Aileler görmesin diye, kimseler el etmesin diye veyahut insanlar bilmesin diye. Belki de daha özgür hissetmek için seçerler karanlığı, beden bedene korkusuzca değsin diye.
Gizem hep bir sevilir, karanlık hep bir güzeldir insanın aklında.
“Aydın olduk da ne aldık bu zamana kadar.” Der, karanlığa teslim olacak, gölge oyunlarını, saflığa tercih ederek, benliğinden uzaklaşan insan.
Aslında gölgeler bu değildir bilir misiniz?
Gölgelerin ardından bile kendini belli eden bir insan, bizim için en güzel insandır belki de.
Bir sözüm var; Bir kez bile yan yana gelemeden değdi ellerim ellerine, ondandır belki başlamadan kararan, gece gibi günlerimiz.
Sevgiyi gerçek hissettiren insan, karanlıkları aydın yaptığı gibi, gökteki gereksiz Güneşleri de ayın ardına gömmesini bilir.
Sahip çıkar sevdiceğine, gölgelerin içinde tek bırakamaz onu. Beraber severler geceleri. Beraber kapılırlar gölgelerin büyüsüne.
Sevgisizler adına çok soğuktur gölgeler, sevemezler karanlığı bir türlü zaten odadan gelmiyorlar ise eğer.

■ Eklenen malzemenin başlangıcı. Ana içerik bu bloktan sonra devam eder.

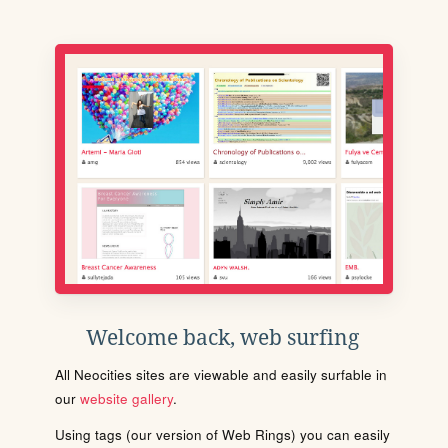
Welcome back, web surfing
All Neocities sites are viewable and easily surfable in
our
website gallery
.
Using tags (our version of Web Rings) you can easily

Tek başa zordur insana, tüm gölge ve geceler.
Karanlıklar her zaman, alışılmayı ister.
Onu anlamanı, onu bilmeni, onu sevmeni. İçinde o olan şeyleri ister ve bekler senden.
İnsanın kendi karanlığı ise hepsinden beter. Biraz korkuyorsundur içinden, belki gelecek ile barışmaya veya değişme gitmekten.

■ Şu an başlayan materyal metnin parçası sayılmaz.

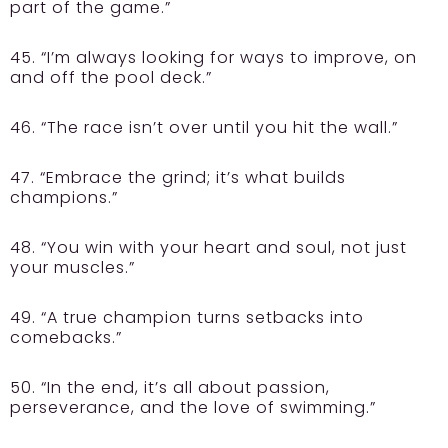
part of the game.”
45. “I’m always looking for ways to improve, on
and off the pool deck.”
46. “The race isn’t over until you hit the wall.”
47. “Embrace the grind; it’s what builds
champions.”
48. “You win with your heart and soul, not just
your muscles.”
49. “A true champion turns setbacks into
comebacks.”
50. “In the end, it’s all about passion,
perseverance, and the love of swimming.”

Bu da gölgeler ardında gizler bizleri genelde.
Kendimize bir kimlik buluruz belki ya da asıl kimliğimizi ileri sunarız, biz değişemedik deriz bize göre ve belki de sahiden durum öyle.

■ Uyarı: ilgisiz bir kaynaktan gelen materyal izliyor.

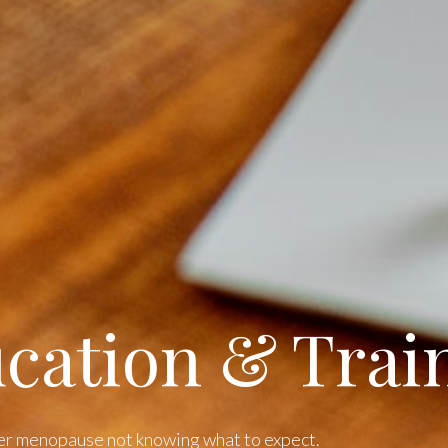
cation & Trai
er menopause not knowing what to expect.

Biraz üstüne titremek lazım böyle durumların. Anlamak lazım bazı gölgeleri, derdini sormak ya da ısrar etmekten bahsetmiyorum, bir köşede anlayarak durmayı kast ediyorum. Çözüldüğü sürece gölgeler kendini belli eder.
Ardına saklanan o kadar insan var ki. Kimi iyi, kimi kötü. Üstüne gitmek, içteki sıkıntıyı kökünden çözmek gerek, biraz anlayışlı, biraz da küstah bakışlı.
İnsan egosunu ardına alarak yaklaşmalı, karanlıkla kendine inanarak konuşmalı. Öteki türlüsü yaş. Bir gölgeyi aydınlatmak, çok büyük bir münazara ister, tek başına onlarca farklı renk şapka ile mücadele veren, yalnız bir sarı şapka.
Tek istediği ise onunla olan, tek kişilik bir siyah şapka.
Süreç zor, çözüm ortada.
Zaman ve bol miktarda vefa, alışılma, şehvet ve arzular.
Belki de sarı şapka bu kez siyahla son bulmalı. Onunla beraber hayatı anlamalı. Unutulmaması gerek ki gölgeler, her daim yalnızlığı ister.
Alıştığı karanlıkta yaşamayı gözler. İnsan ise bazen gölgeyi, ardında değil, yanı başında ister, çok zordur ama bir gölge kazanmak.
Kendinin kopyası, biraz daha cesuru hatta. Onunla hep bir mutlu, o olmadansa buruk. Anlayamadığı gölgeden korkar ve kaçar insan.
Hayatına almak adına sergilediği çabayı bırakır.
O ise bir gölge, bir ikiz, bir kardeş ve bir arkadaş.
Derdinden önce gelen bir dost.
Anlaşılmak. Baştan sona neredeyse.
Belki lanet olur belki hediye.
Bir gölge görünür tüm güzelliğiyle, eğer o gölgenin karanlığı, içtenlikle benimsenirse.